--- DATASET CONTENT ---
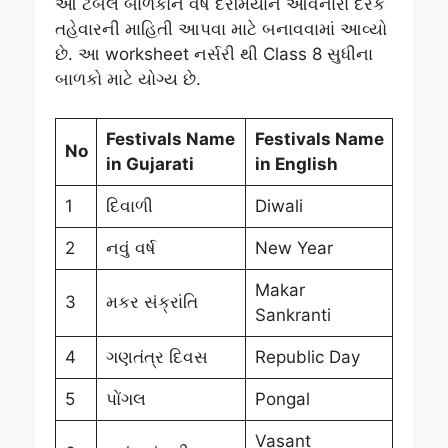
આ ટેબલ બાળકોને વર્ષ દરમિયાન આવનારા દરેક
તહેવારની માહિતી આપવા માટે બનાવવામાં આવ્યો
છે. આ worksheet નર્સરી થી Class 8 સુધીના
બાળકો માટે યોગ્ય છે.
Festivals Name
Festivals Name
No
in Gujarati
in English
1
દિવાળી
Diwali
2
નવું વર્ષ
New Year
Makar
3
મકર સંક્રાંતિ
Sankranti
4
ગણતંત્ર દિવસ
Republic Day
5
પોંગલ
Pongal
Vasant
---
--- DATASET CONTENT ---
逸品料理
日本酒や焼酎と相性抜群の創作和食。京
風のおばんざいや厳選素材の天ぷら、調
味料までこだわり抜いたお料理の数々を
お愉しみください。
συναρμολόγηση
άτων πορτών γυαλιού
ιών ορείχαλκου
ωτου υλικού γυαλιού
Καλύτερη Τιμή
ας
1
---
--- DATASET CONTENT ---
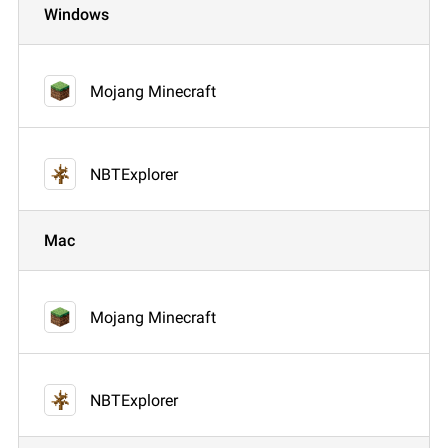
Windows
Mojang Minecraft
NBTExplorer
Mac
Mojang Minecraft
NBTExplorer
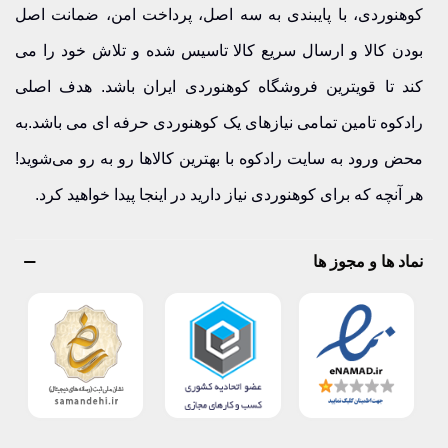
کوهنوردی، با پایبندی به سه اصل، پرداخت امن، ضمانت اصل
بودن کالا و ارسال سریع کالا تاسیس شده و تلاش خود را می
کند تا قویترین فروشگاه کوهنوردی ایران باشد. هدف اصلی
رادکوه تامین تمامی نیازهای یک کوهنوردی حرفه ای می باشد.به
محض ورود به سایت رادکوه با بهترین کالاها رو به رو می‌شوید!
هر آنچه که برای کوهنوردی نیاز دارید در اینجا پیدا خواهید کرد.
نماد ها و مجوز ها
---
Both end lines included, restate word for word the lines above from the line with "بودن کالا و" to the line with "نماد ها و مجوز ها", and nothing else.

بودن کالا و ارسال سریع کالا تاسیس شده و تلاش خود را می
کند تا قویترین فروشگاه کوهنوردی ایران باشد. هدف اصلی
رادکوه تامین تمامی نیازهای یک کوهنوردی حرفه ای می باشد.به
محض ورود به سایت رادکوه با بهترین کالاها رو به رو می‌شوید!
هر آنچه که برای کوهنوردی نیاز دارید در اینجا پیدا خواهید کرد.
نماد ها و مجوز ها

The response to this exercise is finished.